June 5, 2013
In a recent Fort Myers traffic collision, a driver slammed into a Fort Myers Police Department K-9 patrol car. According to WINK News Now, the accident happened at the intersection of Fowler Street and Colonial Boulevard. Accident reports from the Florida Highway Patrol (FHP) indicate that it occurred just before midnight when the driver ran a red light.
Both motorists involved in this accident were transported to Lee Memorial Hospital.
Our Fort Myers car accident lawyers understand that dealing with a car accident involving a government vehicle can be more complex. Are you going after the individual for compensation for your damages?

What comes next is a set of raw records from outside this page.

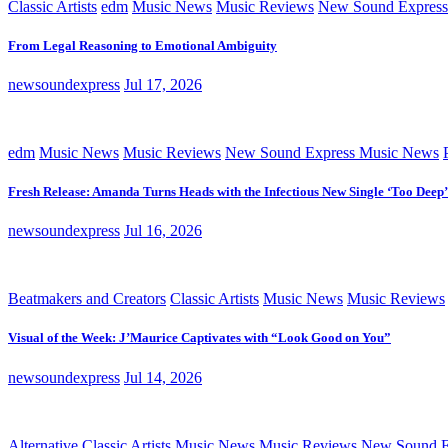
Classic Artists
edm
Music News
Music Reviews
New Sound Express
From Legal Reasoning to Emotional Ambiguity
newsoundexpress
Jul 17, 2026
edm
Music News
Music Reviews
New Sound Express Music News
Fresh Release: Amanda Turns Heads with the Infectious New Single ‘Too Deep’
newsoundexpress
Jul 16, 2026
Beatmakers and Creators
Classic Artists
Music News
Music Reviews
Visual of the Week: J’Maurice Captivates with “Look Good on You”
newsoundexpress
Jul 14, 2026
Alternative
Classic Artists
Music News
Music Reviews
New Sound E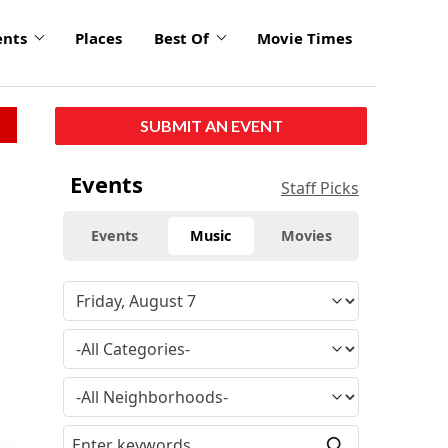
ents
Places
Best Of
Movie Times
SUBMIT AN EVENT
Events
Staff Picks
Events
Music
Movies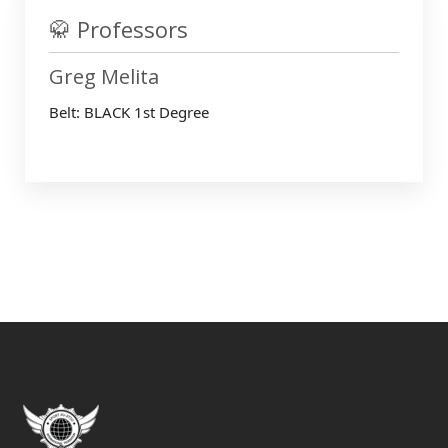
🥋 Professors
Greg Melita
Belt: BLACK 1st Degree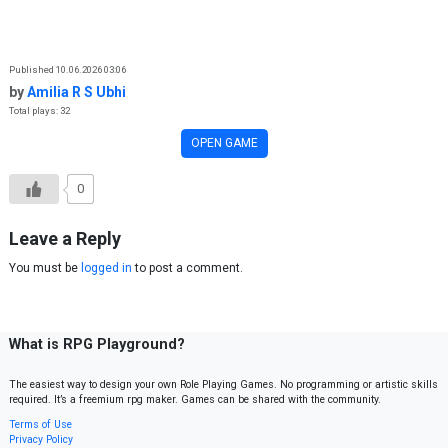
Skip to content
Published 10.06.2026 03:06
by
Amilia R S Ubhi
Total plays: 32
OPEN GAME
0
Leave a Reply
You must be
logged in
to post a comment.
What is RPG Playground?
The easiest way to design your own Role Playing Games. No programming or artistic skills
required. It’s a freemium rpg maker. Games can be shared with the community.
Terms of Use
Privacy Policy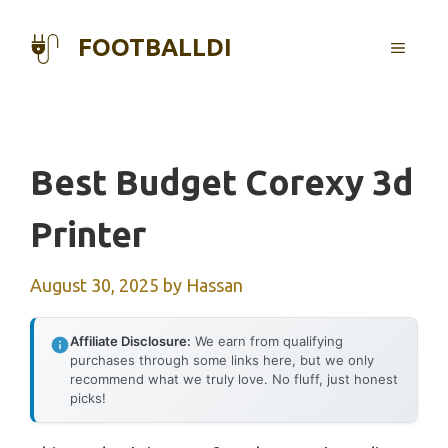
Skip
to
FOOTBALLDI
MENU
content
Best Budget Corexy 3d
Printer
August 30, 2025
by
Hassan
Affiliate Disclosure:
We earn from qualifying
purchases through some links here, but we only
recommend what we truly love. No fluff, just honest
picks!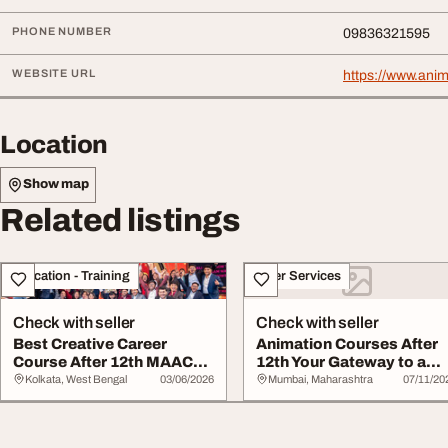
PHONE NUMBER
09836321595
WEBSITE URL
https://www.ani
Location
Show map
Related listings
Education - Training
Other Services
Check with seller
Check with seller
Best Creative Career
Animation Courses After
Course After 12th MAAC
12th Your Gateway to a
Animation Kolkat...
Creative Care...
Kolkata, West Bengal
03/06/2026
Mumbai, Maharashtra
07/11/20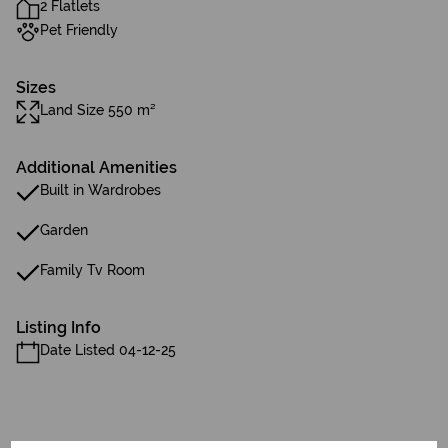
2 Flatlets
Pet Friendly
Sizes
Land Size 550 m²
Additional Amenities
Built in Wardrobes
Garden
Family Tv Room
Listing Info
Date Listed 04-12-25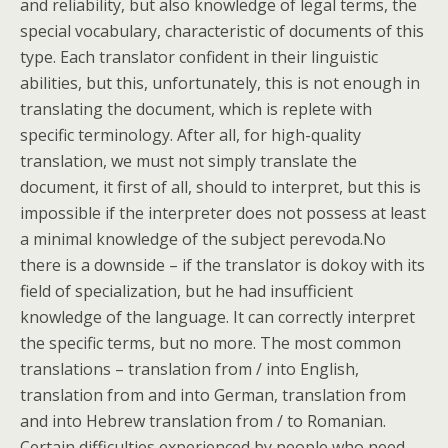
and reliability, but also knowledge of legal terms, the
special vocabulary, characteristic of documents of this
type. Each translator confident in their linguistic
abilities, but this, unfortunately, this is not enough in
translating the document, which is replete with
specific terminology. After all, for high-quality
translation, we must not simply translate the
document, it first of all, should to interpret, but this is
impossible if the interpreter does not possess at least
a minimal knowledge of the subject perevoda.No
there is a downside – if the translator is dokoy with its
field of specialization, but he had insufficient
knowledge of the language. It can correctly interpret
the specific terms, but no more. The most common
translations – translation from / into English,
translation from and into German, translation from
and into Hebrew translation from / to Romanian.
Certain difficulties experienced by people who need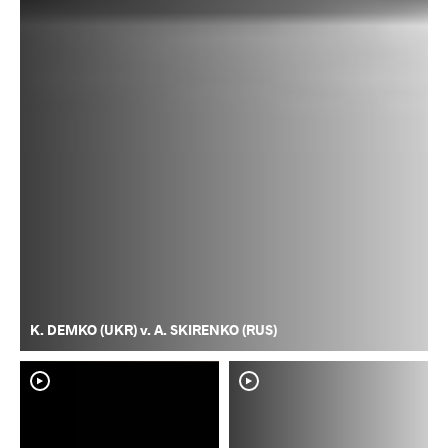
K. DEMKO (UKR) v. A. SKIRENKO (RUS)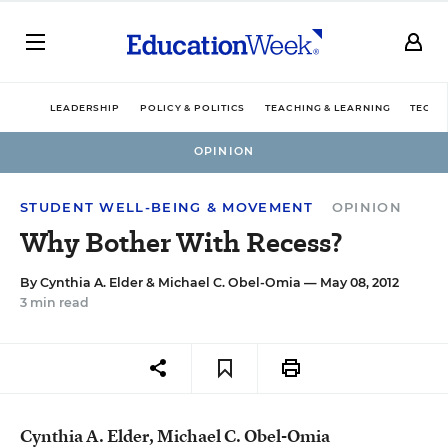
LEADERSHIP
POLICY & POLITICS
TEACHING & LEARNING
TECHN
OPINION
STUDENT WELL-BEING & MOVEMENT
OPINION
Why Bother With Recess?
By
Cynthia A. Elder
&
Michael C. Obel-Omia
— May 08, 2012
3 min read
Cynthia A. Elder, Michael C. Obel-Omia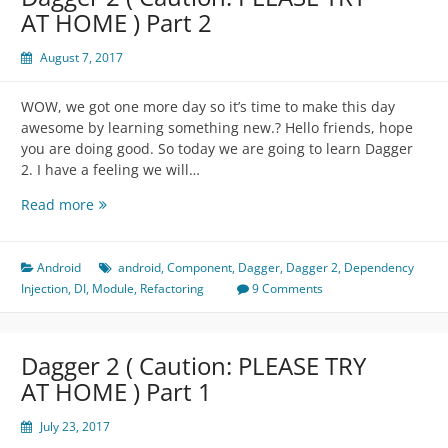
)
AT HOME ) Part 2
Part
3
August 7, 2017
WOW, we got one more day so it’s time to make this day
awesome by learning something new.? Hello friends, hope
you are doing good. So today we are going to learn Dagger
2. I have a feeling we will…
Dagger
Read more
2
(
Caution:
Android
android
,
Component
,
Dagger
,
Dagger 2
,
Dependency
PLEASE
Injection
,
DI
,
Module
,
Refactoring
9 Comments
TRY
AT
HOME
Dagger 2 ( Caution: PLEASE TRY
)
AT HOME ) Part 1
Part
2
July 23, 2017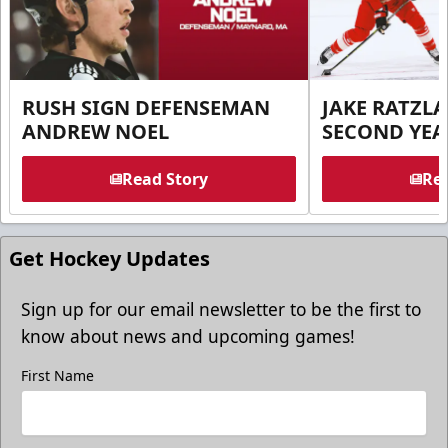
RUSH SIGN DEFENSEMAN
JAKE RATZLA
ANDREW NOEL
SECOND YEA
Read Story
Rea
Get Hockey Updates
Sign up for our email newsletter to be the first to
know about news and upcoming games!
First Name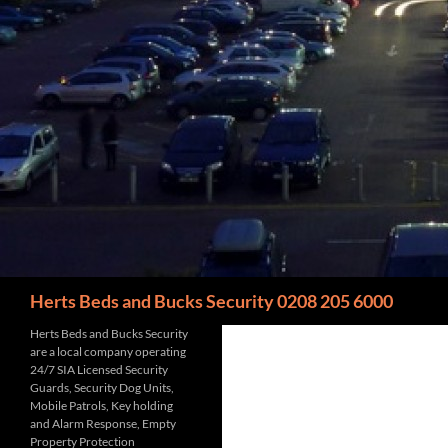
Search
Herts Beds and Bucks Security 0208 205 6000
Herts Beds and Bucks Security
are a local company operating
24/7 SIA Licensed Security
Guards, Security Dog Units,
Mobile Patrols, Key holding
and Alarm Response, Empty
Property Protection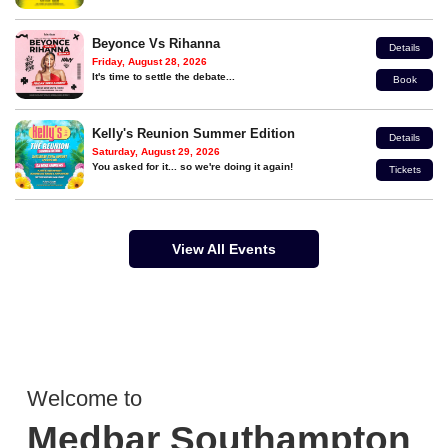
Beyonce Vs Rihanna
Details
Friday, August 28, 2026
It's time to settle the debate...
Book
Kelly's Reunion Summer Edition
Details
Saturday, August 29, 2026
You asked for it... so we're doing it again!
Tickets
View All Events
Welcome to
Medbar Southampton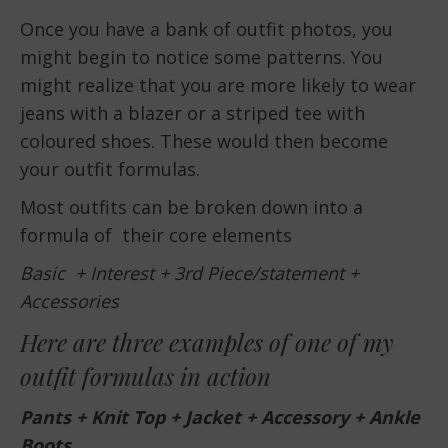
Once you have a bank of outfit photos, you
might begin to notice some patterns. You
might realize that you are more likely to wear
jeans with a blazer or a striped tee with
coloured shoes. These would then become
your outfit formulas.
Most outfits can be broken down into a
formula of their core elements
Basic + Interest + 3rd Piece/statement +
Accessories
Here are three examples of one of my
outfit formulas in action
Pants + Knit Top + Jacket + Accessory + Ankle
Boots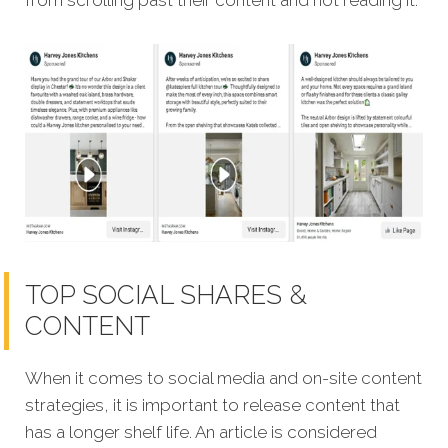
TOP SOCIAL SHARES &
CONTENT
When it comes to social media and on-site content
strategies, it is important to release content that
has a longer shelf life. An article is considered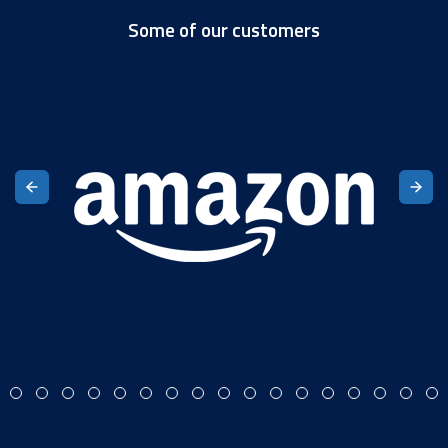
Some of our customers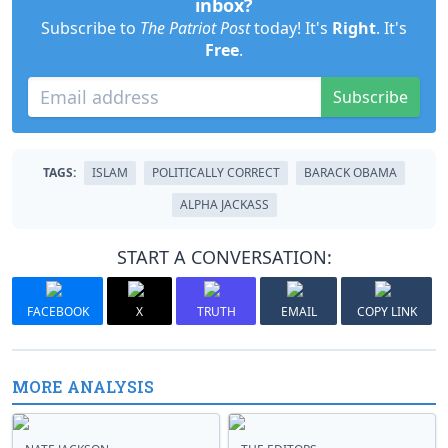
inbox?
Subscribe to
The Patriot Post
today! It's
Right
. It's
Free
.
Subscribe
TAGS:
ISLAM
POLITICALLY CORRECT
BARACK OBAMA
ALPHA JACKASS
START A CONVERSATION:
FACEBOOK
X
TRUTH
EMAIL
COPY LINK
MORE ANALYSIS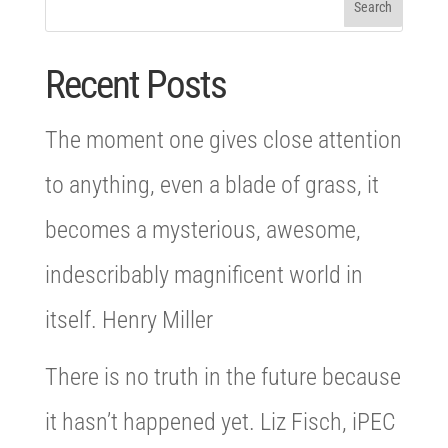
Recent Posts
The moment one gives close attention
to anything, even a blade of grass, it
becomes a mysterious, awesome,
indescribably magnificent world in
itself. Henry Miller
There is no truth in the future because
it hasn’t happened yet. Liz Fisch, iPEC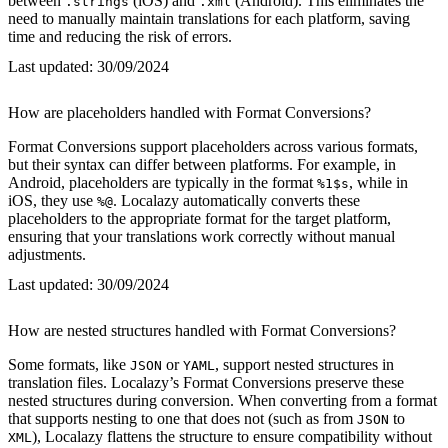
between
(iOS) and
(Android). This eliminates the
.strings
.xml
need to manually maintain translations for each platform, saving
time and reducing the risk of errors.
Last updated:
30/09/2024
How are placeholders handled with Format Conversions?
Format Conversions support placeholders across various formats,
but their syntax can differ between platforms. For example, in
Android, placeholders are typically in the format
, while in
%1$s
iOS, they use
. Localazy automatically converts these
%@
placeholders to the appropriate format for the target platform,
ensuring that your translations work correctly without manual
adjustments.
Last updated:
30/09/2024
How are nested structures handled with Format Conversions?
Some formats, like
or
, support nested structures in
JSON
YAML
translation files. Localazy’s Format Conversions preserve these
nested structures during conversion. When converting from a format
that supports nesting to one that does not (such as from
to
JSON
), Localazy flattens the structure to ensure compatibility without
XML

Are you going after the government? You need legal help in these cases to help you to sort through the details. With these kinds of accidents, there are very strict rules and time frames that you must abide by in order to obtain the compensation necessary to recover from an accident. Such cases are often complicated when a law enforcement or rescue vehicle is en route to a call. Whether lights or sirens are in use or whether police were following proper procedures when pursing a suspect are also matters that are commonly involved.
Governmental immunity, also known as sovereign immunity, is a concept by which a government agency or employee can escape liability for certain actions or omissions, even where a private person or entity would be held liable for damages. Sovereign immunity arises from the archaic notion that you cannot sue the King in the King’s own court, on the principle that the King can do no wrong.
As a result, federal, state and local governments must give consent to be sued, which is commonly referred to as a waiver of sovereign immunity. This immunity exists to prevent judgments for money against the government because they would be paid with taxpayers’ dollars.
Each year, there are roughly 200 people who are killed in accidents that involve emergency response vehicles. This includes fire trucks, police cruisers and ambulances. Thousands more are injured in these same kinds of accidents.
If you see an emergency vehicle traveling down the road with lights and/or sirens activated, you’re required by Florida law to pull over to the closest edge of the roadway and stop until the emergency vehicle has passed. This is so that drivers can make way for the emergency vehicle and allow them to travel as quickly as possible. It’s important that you never block an intersection. And remember that these laws apply to pedestrians and bicyclists as well.
Just so you know:
If you’re coming up to an emergency vehicle that is stopped on the side of the road, you must abide by the state’s “Move Over” law. Under this law, you’re required to vacate the lane closest to that vehicle as soon as it is safe to do so. If you are not able to safely move over, you must slow down to a speed of 20 mile per hour below the posted speed limit unless directed otherwise by a law enforcement officer.